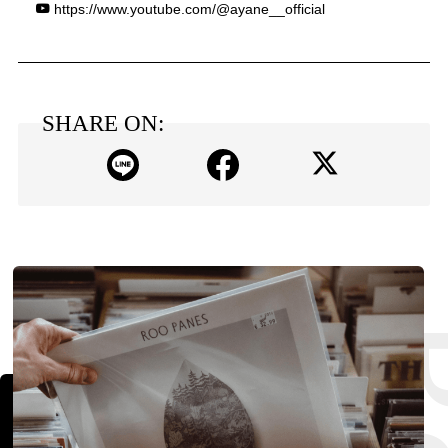
https://www.youtube.com/@ayane__official
SHARE ON:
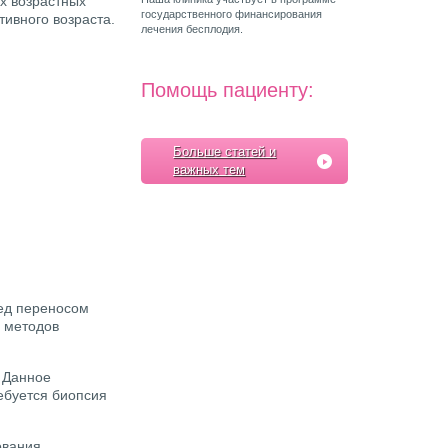
х возрастных
государственного финансирования
ивного возраста.
лечения бесплодия.
Помощь пациенту:
Больше статей и
важных тем
ред переносом
о методов
 Данное
ебуется биопсия
ования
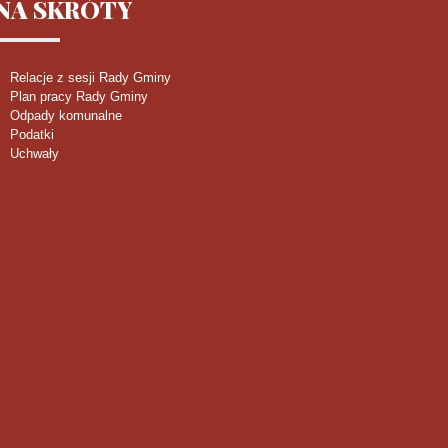
NA
SKRÓTY
Relacje z sesji Rady Gminy
Plan pracy Rady Gminy
Odpady komunalne
Podatki
Uchwały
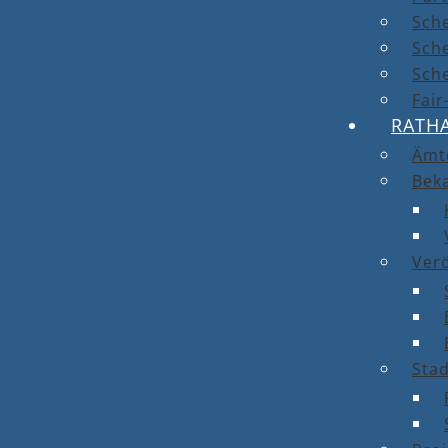
Sch
Sch
Sche
Fai
RATH
Ämt
Bek
Ver
Stad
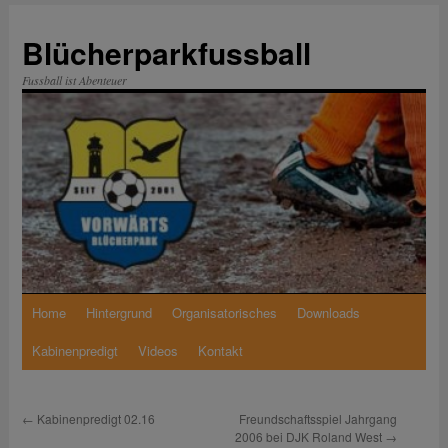
Zum
Inhalt
Blücherparkfussball
springen
Fussball ist Abenteuer
Home
Hintergrund
Organisatorisches
Downloads
Kabinenpredigt
Videos
Kontakt
←
Kabinenpredigt 02.16
Freundschaftsspiel Jahrgang
2006 bei DJK Roland West
→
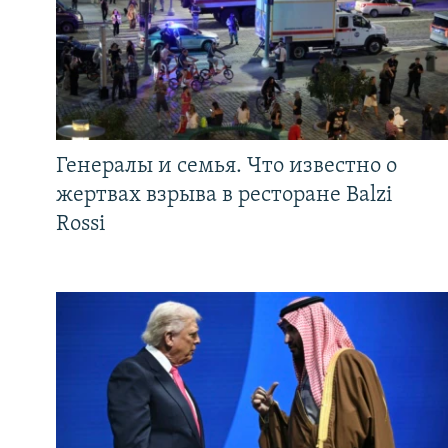
Генералы и семья. Что известно о
жертвах взрыва в ресторане Balzi
Rossi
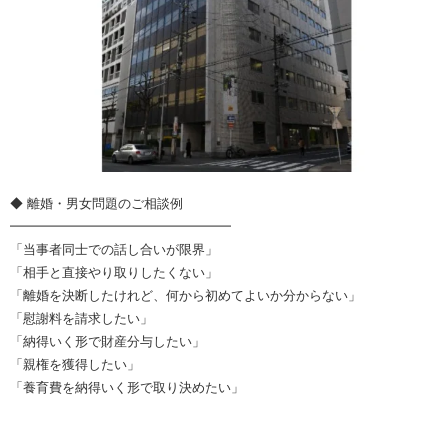
◆ 離婚・男女問題のご相談例
━━━━━━━━━━━━━━━━━
「当事者同士での話し合いが限界」
「相手と直接やり取りしたくない」
「離婚を決断したけれど、何から初めてよいか分からない」
「慰謝料を請求したい」
「納得いく形で財産分与したい」
「親権を獲得したい」
「養育費を納得いく形で取り決めたい」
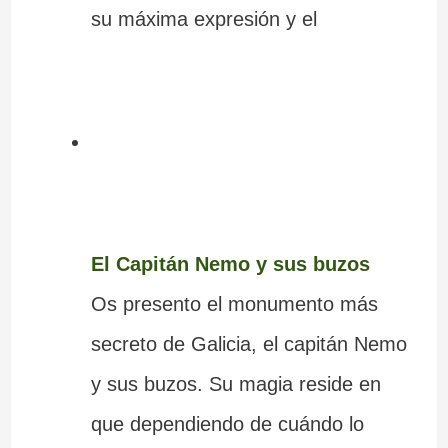
su máxima expresión y el
El Capitán Nemo y sus buzos
Os presento el monumento más
secreto de Galicia, el capitán Nemo
y sus buzos. Su magia reside en
que dependiendo de cuándo lo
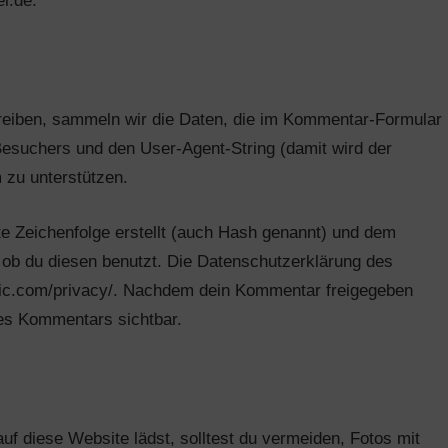
l.de.
iben, sammeln wir die Daten, die im Kommentar-Formular
esuchers und den User-Agent-String (damit wird der
 zu unterstützen.
e Zeichenfolge erstellt (auch Hash genannt) und dem
ob du diesen benutzt. Die Datenschutzerklärung des
attic.com/privacy/. Nachdem dein Kommentar freigegeben
ines Kommentars sichtbar.
auf diese Website lädst, solltest du vermeiden, Fotos mit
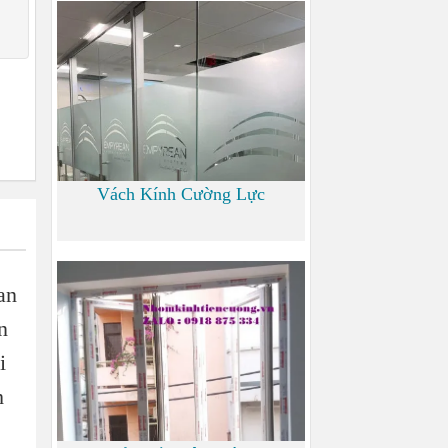
700 đ
Vách Kính Cường Lực
0 đ
an
n
i
h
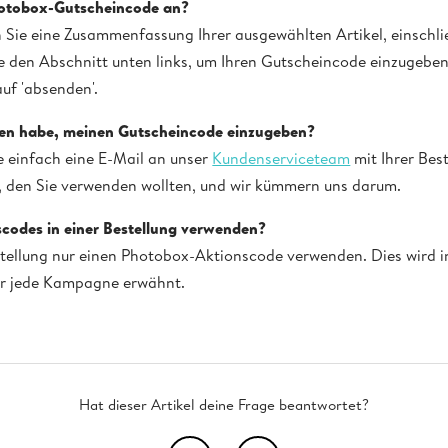
hotobox-Gutscheincode an?
 Sie eine Zusammenfassung Ihrer ausgewählten Artikel, einschli
 den Abschnitt unten links, um Ihren Gutscheincode einzugeben
auf 'absenden'.
sen habe, meinen Gutscheincode einzugeben?
e einfach eine E-Mail an unser
Kundenserviceteam
mit Ihrer Be
 den Sie verwenden wollten, und wir kümmern uns darum.
codes in einer Bestellung verwenden?
stellung nur einen Photobox-Aktionscode verwenden. Dies wird 
r jede Kampagne erwähnt.
Hat dieser Artikel deine Frage beantwortet?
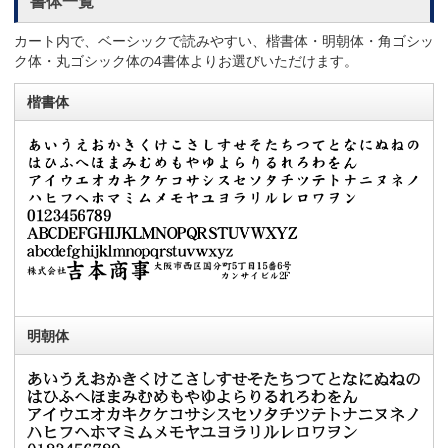
書体一覧
カート内で、ベーシックで読みやすい、楷書体・明朝体・角ゴシッ
ク体・丸ゴシック体の4書体よりお選びいただけます。
楷書体
明朝体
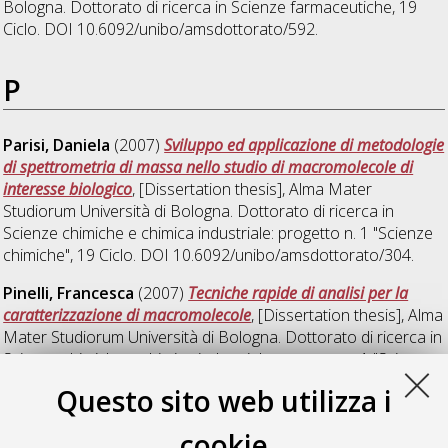
Bologna. Dottorato di ricerca in
Scienze farmaceutiche
, 19
Ciclo. DOI 10.6092/unibo/amsdottorato/592.
P
Parisi, Daniela
(2007)
Sviluppo ed applicazione di metodologie
di spettrometria di massa nello studio di macromolecole di
interesse biologico
, [Dissertation thesis], Alma Mater
Studiorum Università di Bologna. Dottorato di ricerca in
Scienze chimiche e chimica industriale: progetto n. 1 "Scienze
chimiche"
, 19 Ciclo. DOI 10.6092/unibo/amsdottorato/304.
Pinelli, Francesca
(2007)
Tecniche rapide di analisi per la
caratterizzazione di macromolecole
, [Dissertation thesis], Alma
Mater Studiorum Università di Bologna. Dottorato di ricerca in
Scienze chimiche e chimica industriale: progetto n. 1 "Scienze
chimiche"
, 19 Ciclo. DOI 10.6092/unibo/amsdottorato/303.
Questo sito web utilizza i
Pozzi, Romina
(2007)
Tecniche di monitoraggio ambientale
,
cookie
[Dissertation thesis], Alma Mater Studiorum Università di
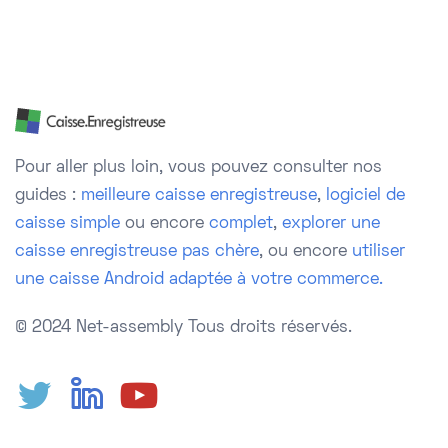
Pour aller plus loin, vous pouvez consulter nos
guides :
meilleure caisse enregistreuse
,
logiciel de
caisse simple
ou encore
complet
,
explorer une
caisse enregistreuse pas chère
, ou encore
utiliser
une caisse Android adaptée à votre commerce.
© 2024 Net-assembly
Tous droits réservés.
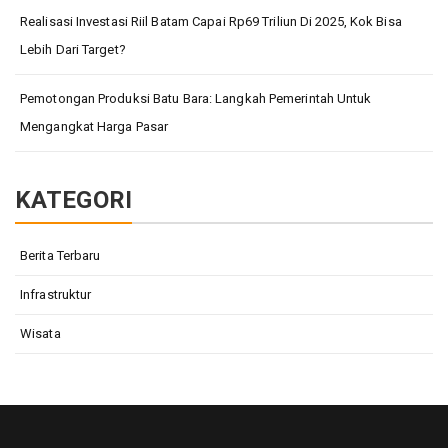
Realisasi Investasi Riil Batam Capai Rp69 Triliun Di 2025, Kok Bisa
Lebih Dari Target?
Pemotongan Produksi Batu Bara: Langkah Pemerintah Untuk
Mengangkat Harga Pasar
KATEGORI
Berita Terbaru
Infrastruktur
Wisata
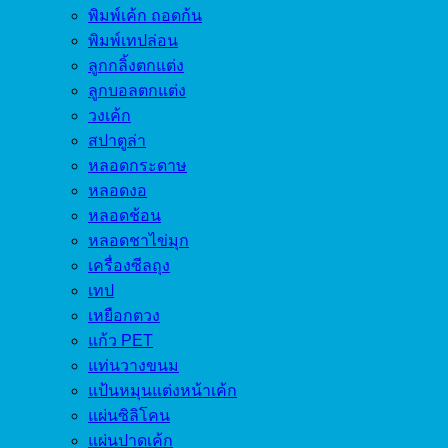
พิมพ์เค้ก ถอดก้น
พิมพ์เทปล่อน
ลูกกลิ้งตกแต่ง
ลูกบอลตกแต่ง
วงเค้ก
สปาตูล่า
หลอดกระดาษ
หลอดงอ
หลอดช้อน
หลอดชาไข่มุก
เครื่องซีลถุง
เทป
เหยือกตวง
แก้ว PET
แท่นวางขนม
แป้นหมุนแต่งหน้าเค้ก
แผ่นซิลิโคน
แผ่นปาดเค้ก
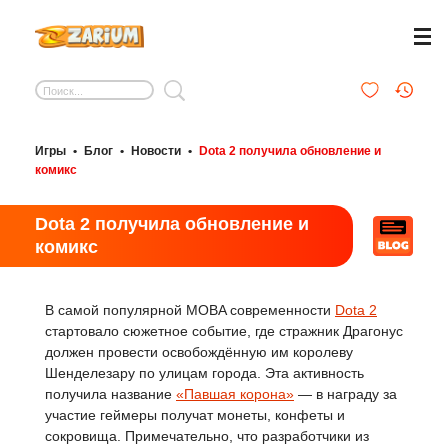
Игры
•
Блог
•
Новости
•
Dota 2 получила обновление и
комикс
Dota 2 получила обновление и
комикс
В самой популярной MOBA современности
Dota 2
стартовало сюжетное событие, где стражник Драгонус
должен провести освобождённую им королеву
Шенделезару по улицам города. Эта активность
получила название
«Павшая корона»
— в награду за
участие геймеры получат монеты, конфеты и
сокровища. Примечательно, что разработчики из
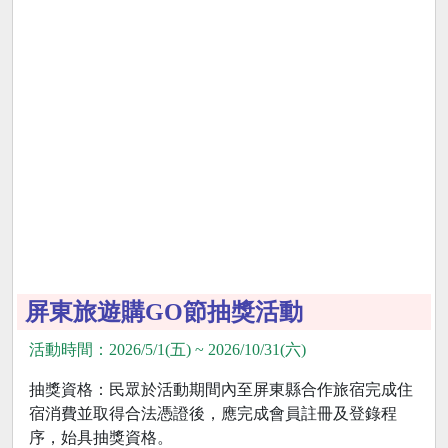
屏東旅遊購GO節抽獎活動
活動時間：2026/5/1(五) ~ 2026/10/31(六)
抽獎資格：民眾於活動期間內至屏東縣合作旅宿完成住
宿消費並取得合法憑證後，應完成會員註冊及登錄程
序，始具抽獎資格。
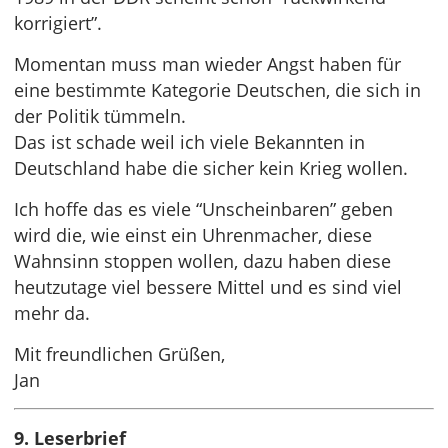
korrigiert”.
Momentan muss man wieder Angst haben für
eine bestimmte Kategorie Deutschen, die sich in
der Politik tümmeln.
Das ist schade weil ich viele Bekannten in
Deutschland habe die sicher kein Krieg wollen.
Ich hoffe das es viele “Unscheinbaren” geben
wird die, wie einst ein Uhrenmacher, diese
Wahnsinn stoppen wollen, dazu haben diese
heutzutage viel bessere Mittel und es sind viel
mehr da.
Mit freundlichen Grüßen,
Jan
9. Leserbrief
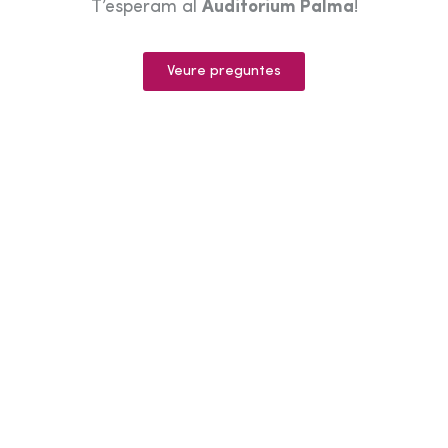
T’esperam al
Auditorium Palma
!
Veure preguntes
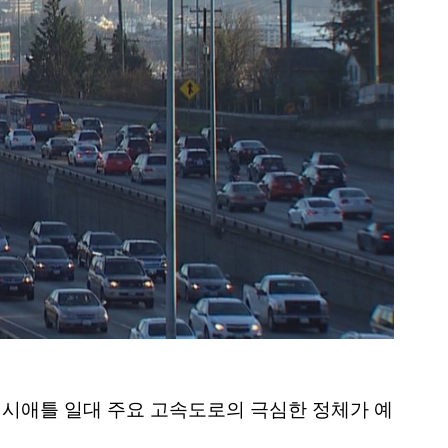
시애틀 일대 주요 고속도로의 극심한 정체가 예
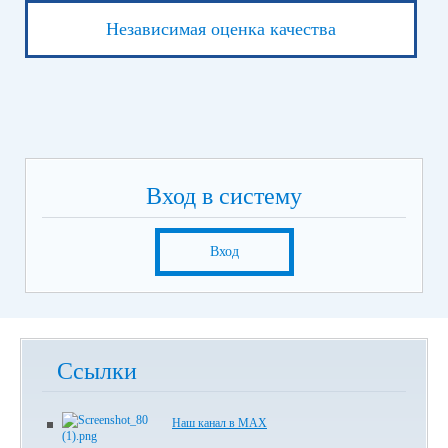
Независимая оценка качества
Вход в систему
Вход
Ссылки
Наш канал в МАХ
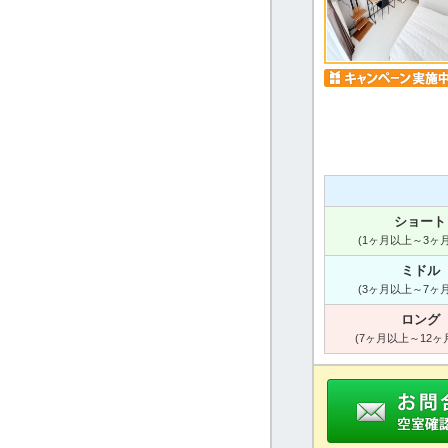
ショート
(1ヶ月以上～3ヶ
ミドル
(3ヶ月以上～7ヶ
ロング
(7ヶ月以上～12ヶ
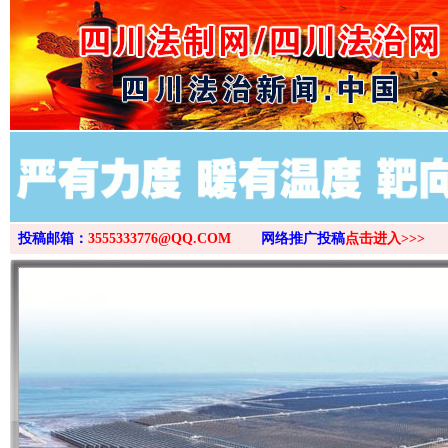
>
投稿邮箱：
3555333776@QQ.COM
网络推广投稿
点击进入>>>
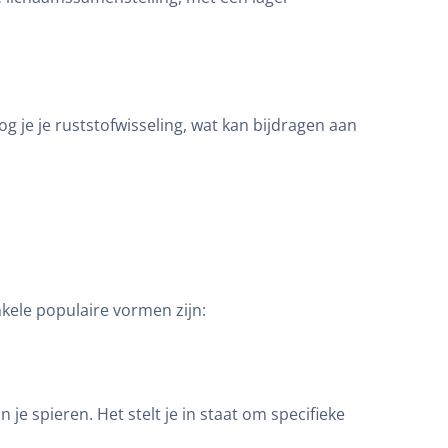
 je je ruststofwisseling, wat kan bijdragen aan
nkele populaire vormen zijn:
e spieren. Het stelt je in staat om specifieke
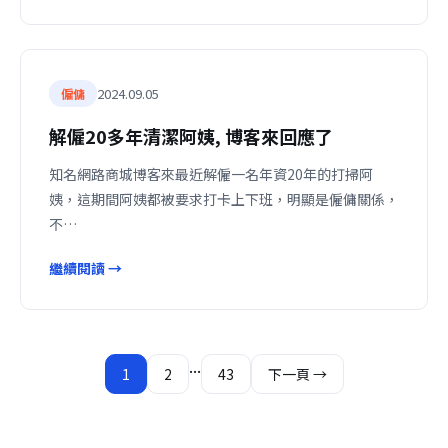
2024.09.05
僱傭
解僱20多年清潔阿姨, 博客來回應了
知名網路商城博客來最近解僱一名年資20年的打掃阿
姨，這期間阿姨都被要求打卡上下班，明顯是僱傭關係，
不…
繼續閱讀 →
文
...
1
2
43
下一頁 →
章
分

· · · ·

What you need to do:
For this task, return exactly the stretch of the listing above from the line with "แป้นหมุนแต่งหน้าเค้ก" through the line with "Momentan muss man wieder Angst haben für", inclusive and without pictures.

Response to this task:
แป้นหมุนแต่งหน้าเค้ก
แผ่นซิลิโคน
แผ่นปาดเค้ก
Игры
•
Блог
•
Новости
•
Dota 2 получила обновление и
комикс
Dota 2 получила обновление и
комикс
В самой популярной MOBA современности
Dota 2
стартовало сюжетное событие, где стражник Драгонус
должен провести освобождённую им королеву
Шенделезару по улицам города. Эта активность
получила название
«Павшая корона»
— в награду за
участие геймеры получат монеты, конфеты и
сокровища. Примечательно, что разработчики из
屏東旅遊購GO節抽獎活動
活動時間：2026/5/1(五) ~ 2026/10/31(六)
抽獎資格：民眾於活動期間內至屏東縣合作旅宿完成住
宿消費並取得合法憑證後，應完成會員註冊及登錄程
序，始具抽獎資格。
korrigiert”.
Momentan muss man wieder Angst haben für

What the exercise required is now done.